Statistical test: univariate logistic regression analysis. Being member of the HNC cohort is defined as dependent variable.

Abbreviations: ADL, Activities of Daily Living; CI, confidence interval; EORTC QLQ‐C30, European Organization for Research and Treatment of Cancer Quality of Life Questionnaire‐core module; GFI, Groningen Frailty Indicator; HNC, head and neck cancer; IADL, Instrumental Activities of Daily Living; MMSE: Mini‐Mental State Examination; OR, odds ratio; SO, surgical oncology; TUG, Timed Up and Go.

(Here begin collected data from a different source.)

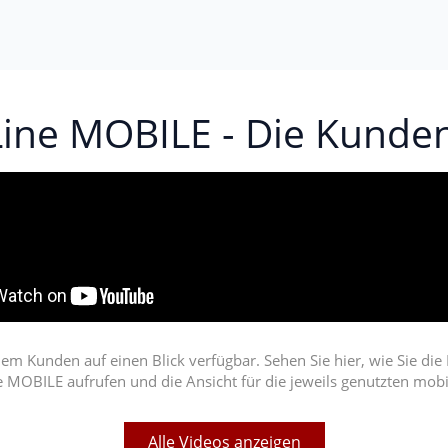
ine MOBILE - Die Kunde
nem Kunden auf einen Blick verfügbar. Sehen Sie hier, wie Sie di
 MOBILE aufrufen und die Ansicht für die jeweils genutzten mob
Alle Videos anzeigen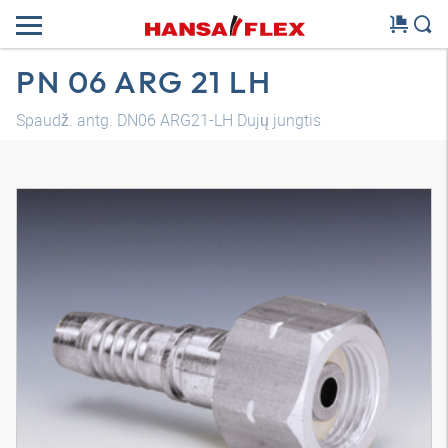
PN 06 ARG 21 LH
Spaudž. antg. DN06 ARG21-LH Dujų jungtis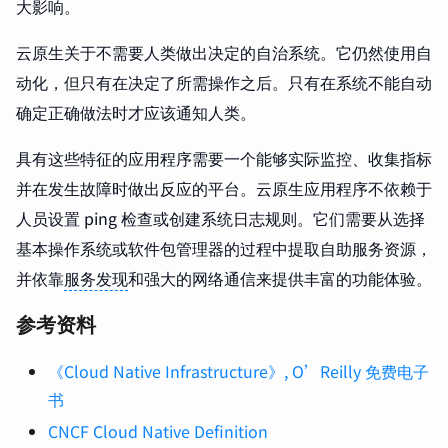
大影响。
云原生关于不需要人类做出决定的自治系统。它仍然使用自
动化，但只有在决定了所需操作之后。只有在系统不能自动
确定正确做法时才应该通知人类。
具有这些特征的应用程序需要一个能够实际监控、收集指标
并在发生故障时做出反应的平台。云原生应用程序不依赖于
人员设置 ping 检查或创建系统日志规则。它们需要从选择
基本操作系统或软件包管理器的过程中提取自助服务资源，
并依靠
服务发现
和强大的网络通信来提供丰富的功能体验。
参考资料
《Cloud Native Infrastructure》, O’Reilly 免费电子
书
CNCF Cloud Native Definition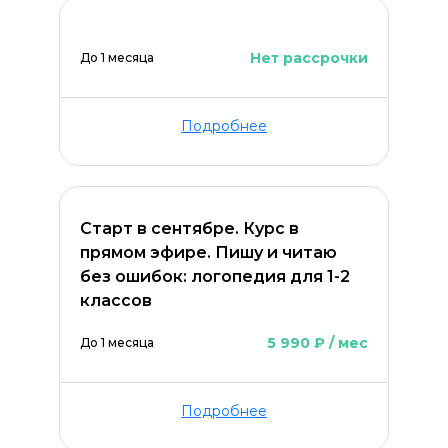
Нет рассрочки
До 1 месяца
Подробнее
Старт в сентябре. Курс в
прямом эфире. Пишу и читаю
без ошибок: логопедия для 1-2
классов
5 990 ₽ / мес
До 1 месяца
Подробнее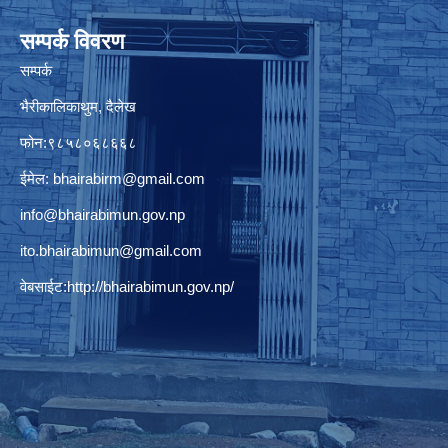
सम्पर्क विवरण
सम्पर्क
भैरीकालिकाथुम, दैलेख
फोन:९८५८०६८६६८
ईमेल:
bhairabirm@gmail.com
info@bhairabimun.gov.np
ito.bhairabimun@gmail.com
वेबसाईट:
http://bhairabimun.gov.np/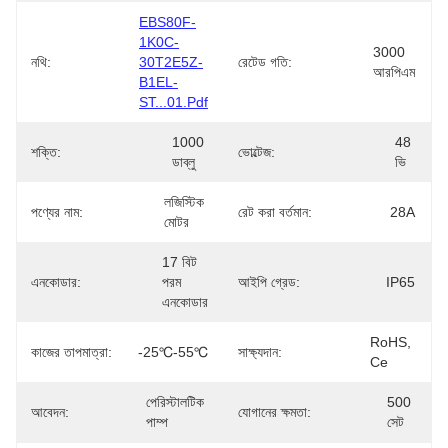
EBS80F-
1K0C-
3000 
নথি:
30T2E5Z-
রেটেড গতি:
আরপিএম
B1EL-
ST...01.pdf
1000 
48 
শক্তি:
ভোল্টেজ:
ডাব্লু
ভি
লজিস্টিক 
পণ্যের নাম:
রেট করা বর্তমান:
28A
মোটর
17 বিট 
এনকোডার:
পরম 
আইপি গ্রেড:
IP65
এনকোডার
RoHS, 
কাজের তাপমাত্রা:
-25℃-55℃
সাক্ষ্যদান:
Ce
পেরিস্টালটিক 
500 
আবেদন:
যোগানের ক্ষমতা:
পাম্প
সেট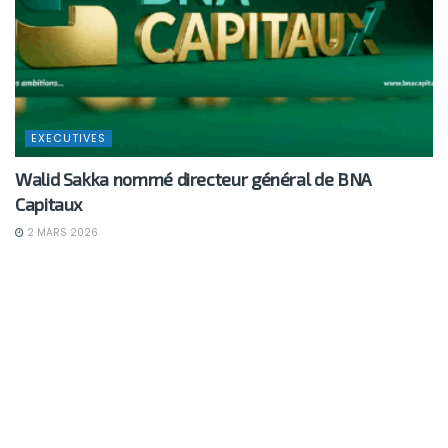
EXECUTIVES
Walid Sakka nommé directeur général de BNA
Capitaux
2 MARS 2026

Significant p‐values are indicated in bold

mean ± SD.

Overviews of the questionnaires and their cut‐off values are given in Table 3. According to a nationwide guideline of the Dutch safety programme, a cut‐off value ≥ 2 was used for the Katz‐ADL (VMSzorg, 2009). During implementation at UMCG, a seventh item regarding walking independently was added to the Katz‐ADL scale. The item regarding financial handling was excluded from the Lawton‐IADL scale. Only the global and functioning scales of the QLQ‐C30 were used to compare QoL between the two cohorts. Scores for these scales range from 0 to 100 after applying linear transformation, as described by the EORTC, with higher scores indicating a high degree of functioning (Aaronson et al., 1993; Fayers et al., 2001; Pottel et al., 2014).

Table 3

Overview of questionnaires and assessments used, with their cut‐off values

Questionnaires/assessments	Goal	Range	Cut‐off value
Charlson Comorbidity Index (CCI)	Comorbidity	n/a	≥3
Groningen Frailty Indicator (GFI)	Frailty screener	0–15	≥4: frail
Mini‐Mental State Examination (MMSE)	Cognition	0–30	≤24: impaired cognition
Katz Activities of Daily Living + 1 (ADL)	Functional scale	0–7	≥2: (moderately) dependent in ADL
Instrumental Activities of Daily Living (IADL)	Functional scale	0–7	≤6: restrictions in IADL
Timed Up and Go (TUG)	Mobility	0–∞ s	≥20 s: impaired mobility
EORTC QLQ‐C30	Quality of life	0–100	n/a

Statistical analysis

To compare the two cohorts, patients were stratified by cohort in univariate logistic regression analyses. The diagnosis (being in the HNC cohort vs. being in the SO cohort) was considered the dependent variable, and the patient, disease, frailty and QoL characteristics were considered the independent variables. Odds ratios (ORs) and 95% confidence intervals (95% CIs) were estimated on this basis. Next, multivariate logistic regression analysis with backward selection was performed on the same basis to select independent predictors for being a member of the HNC cohort. All variables with a p‐value < 0.20 by univariate analysis were entered in the model. Age was always included in the multivariable model to allow proper adjustment for this variable. To check for collinearity between the independent variables, we created a correlation table using Pearson's test, where any correlation > 0.80 was considered to indicate collinearity. Statistical analyses were performed using IBM SPSS version 23.0 (IBM Corp). Statistical significance was considered to be achieved if the p‐value was < 0.05.

RESULTS

In total, 422 patients were included in the present study, with 242 (57.3%) and 180 (42.7%) in the HNC cohort and SO cohort respectively. Univariate analysis revealed that, compared with the SO cohort, the HNC cohort contained more male patients (72.7% vs. 57.2%; OR 1.99, 95% CI 1.32–3.00) fewer overweight patients (46.1% vs. 65.7%; OR 0.45, 95% CI 0.30–0.67) and fewer patients with high comorbidity scores (7.4% vs. 13.1%; OR 0.54, 95% CI 0.28–1.02; not significant). In the HNC cohort, 5.4% of the patients had a body mass index (BMI) <18.5 kg/m2, whereas in the SO cohort, no patients were underweight. However, we observed no statistically significant differences in age, relationship status, education level, tumour stage or treatment intention between the two cohorts.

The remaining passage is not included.